Matlab and Python files for PhD topic "Ensemble Learning of High Dimensional Datasets"
This folder contains the files to reproduce the results and figures in "Ensemble Learning of High Dimensional Datasets". External codes are not included in the repository but can be downloaded from their original sources. The external codes include
- Linear Discriminant Analysis https://www.mathworks.com/matlabcentral/fileexchange/29673-lda-linear-discriminant-analysis
- L1-Magic https://statweb.stanford.edu/~candes/l1magic/
- MatConvNet http://www.vlfeat.org/matconvnet/
Also not included are the weights for the deep neural networks, and the image, audio and the UCI datasets. These however can be downloaded from
- Deep Neural Network Weights : http://www.vlfeat.org/matconvnet/pretrained/
- Imagenet ILSVRC 2012 : http://www.image-net.org/challenges/LSVRC/2012/
- Images: http://sipi.usc.edu/database/
- Audio:
- Danse Arabe :- https://freesound.org/people/FreqMan/sounds/42956/
- Nature sounds :- https://freesound.org/people/IchBinChrist/sounds/424288/
- Human Speech :- https://freesound.org/people/tim.kahn/sounds/71744/
- UCI datasets:
The folder Utility contains helper codes that should be included via the addpath command. Details for the codes in this folder are as descibed in the next section Other folders organizes the codes by the chapters they are used in including codes used for analysis and not discussed anywhere in the thesis.

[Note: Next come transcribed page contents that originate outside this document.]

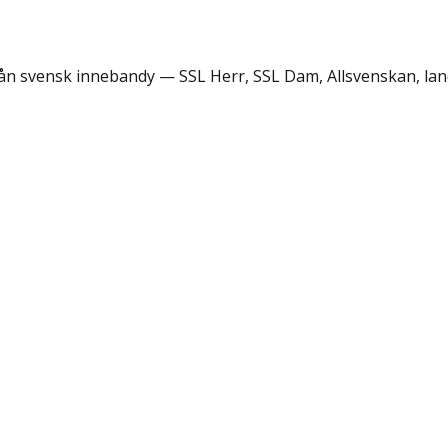
rån svensk innebandy — SSL Herr, SSL Dam, Allsvenskan, lan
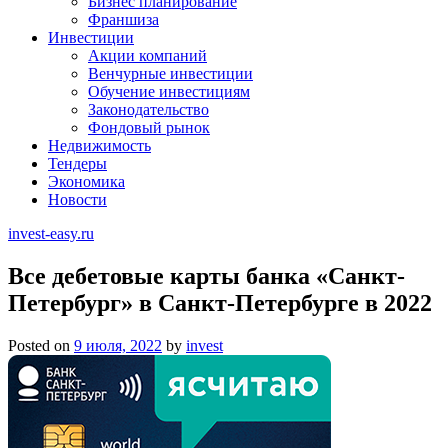
Бизнес планирование
Франшиза
Инвестиции
Акции компаний
Венчурные инвестиции
Обучение инвестициям
Законодательство
Фондовый рынок
Недвижимость
Тендеры
Экономика
Новости
invest-easy.ru
Все дебетовые карты банка «Санкт-
Петербург» в Санкт-Петербурге в 2022
Posted on
9 июля, 2022
by
invest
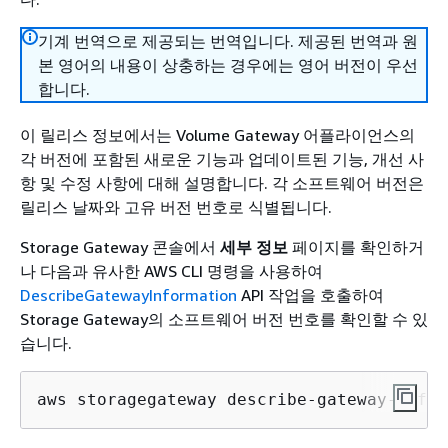
기계 번역으로 제공되는 번역입니다. 제공된 번역과 원
본 영어의 내용이 상충하는 경우에는 영어 버전이 우선
합니다.
이 릴리스 정보에서는
Volume Gateway
어플라이언스의
각 버전에 포함된 새로운 기능과 업데이트된 기능, 개선 사
항 및 수정 사항에 대해 설명합니다. 각 소프트웨어 버전은
릴리스 날짜와 고유 버전 번호로 식별됩니다.
Storage Gateway 콘솔에서
세부 정보
페이지를 확인하거
나 다음과 유사한 AWS CLI 명령을 사용하여
DescribeGatewayInformation
API 작업을 호출하여
Storage Gateway의 소프트웨어 버전 번호를 확인할 수 있
습니다.
aws storagegateway describe-gateway-infor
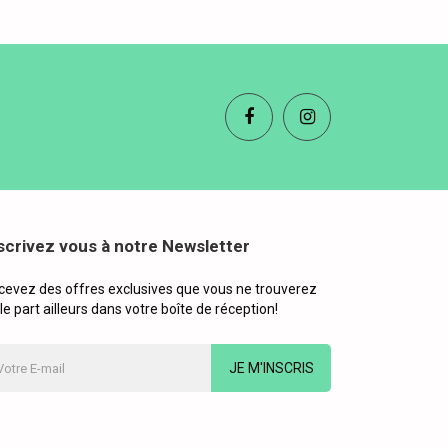
scrivez vous à notre Newsletter
cevez des offres exclusives que vous ne trouverez
le part ailleurs dans votre boîte de réception!
JE M'INSCRIS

- CreateAxes :- creates a MxN grid of axes according to the dimensions specified and settings specified. Grid has shared legends. Code was written later in the research when it became obvious that manually arranging ~1000 figures was distracting from more productive work
- HouseHolder_nv :- defines the householder normal vector with chracteristics specified by vector v. Implements Algorithms C.1
- binRandGen : generates non-i.i.d binary vectors with specific "densities"
- cummBinnProb : cdf calculator for binomial distributions
- cummPolyaProb : calculates majority vote ensemble accuracy as per P.E. distribution
- rand* : Generates various random projections
Codes in this folder requires the images, audio, and UCI-DOROTHEA datasets
- ImageWrapper : This code reproduces the figures in the section on the empirical corroboration for image datasets (Figures: )
- ImageWrapperStratified : This code reproduces the figures in the section on the empirical corroboration for image datasets with stratified sampling(Figures: )
- SparseWrapper : This code reproduces the figures in the section on the empirical corroboration on real world sparse binary vectors (Figures:
- AudioWrapper : This code reproduces the figures in the section on the empirical corroboration for audio dataset
- SynthBinWrapper : This code reproduces the figures in the section on the empirical corroboration for synthetic testcases. Note that the features are not IID (Figures: )
- SynthRandWrapper : This code empirically corroborate our theory when the features are not generated by a bernoilli process.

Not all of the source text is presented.